The puzzles provide a decent level of challenge, with a couple of occasions where you may be scratching your head. In those instances, you can turn to the hint feature, a black cat who’s actually pink, hanging out in the Dive bar. The helpful creature will occasionally provide clues if you ask, although on a couple of occasions it told me there were no hints available as it was currently ‘too easy’ and that I needed to look around more. So, the feline equivalent of a gamer on the internet telling you to ‘git gud.’ The availability of clues might be linked to the three difficulty levels available from the options menu – social drinker, average, and true gamer – but the impact of the difficulty levels isn’t explained explicitly in-game (my playthrough was completed on ‘average’).
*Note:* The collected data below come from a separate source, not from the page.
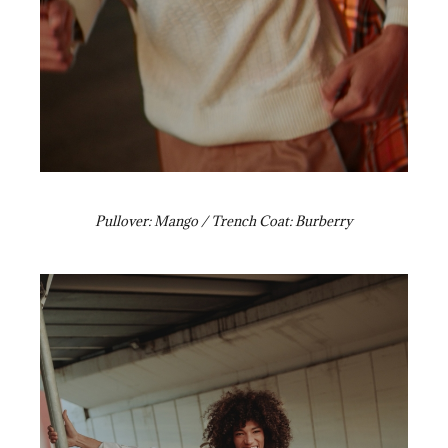
Pullover: Mango / Trench Coat: Burberry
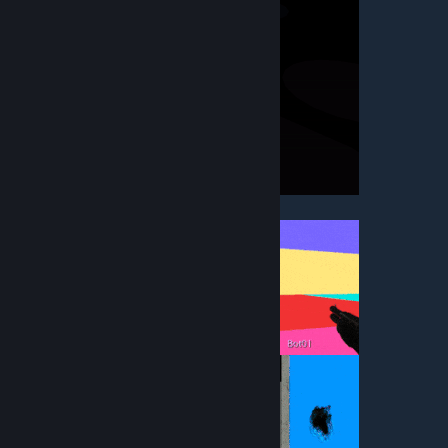
• Screencheat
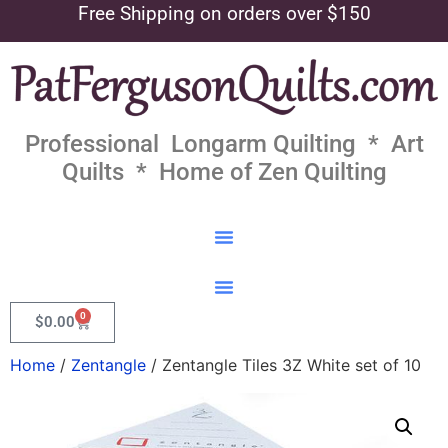
Free Shipping on orders over $150
Professional Longarm Quilting * Art
Quilts * Home of Zen Quilting
0
$
0.00
Home
/
Zentangle
/ Zentangle Tiles 3Z White set of 10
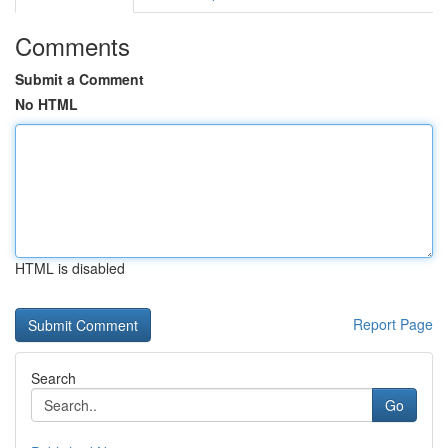
Comments
Submit a Comment
No HTML
HTML is disabled
Report Page
Search
Go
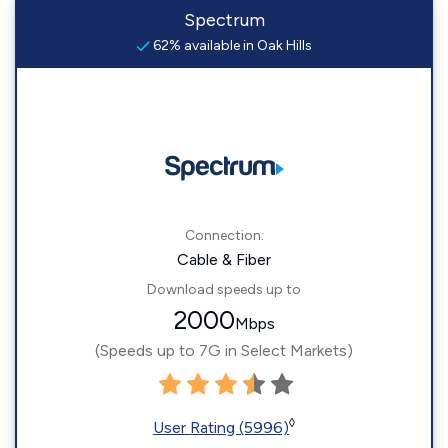
Spectrum
62% available in Oak Hills
Connection:
Cable & Fiber
Download speeds up to
2000
Mbps
(Speeds up to 7G in Select Markets)
◊
User Rating (5996)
Ultimately, despite the unique hand-drawn aesthetic and catchy soundtrack, as well as some decently challenging puzzles, the simple plot that unfolds feels too simple without any real payoff, and we find out very little about the mysterious Master Brewer and his bewitching ways, despite this seemingly being set up as the core premise early on. Hopefully the adventure will kick the story up a notch in future installments, as there’s potential for a more exciting beer-themed romp here. And to that, I say skål! Or cheers.

 

Our Verdict:

The quest for a pilsner in Oslo in Dude, Where Is My Beer? boasts a charming aesthetic and beer-themed puzzles that will make you think; unfortunately the simplistic story fails to deliver much satisfaction as it remains unfinished for now.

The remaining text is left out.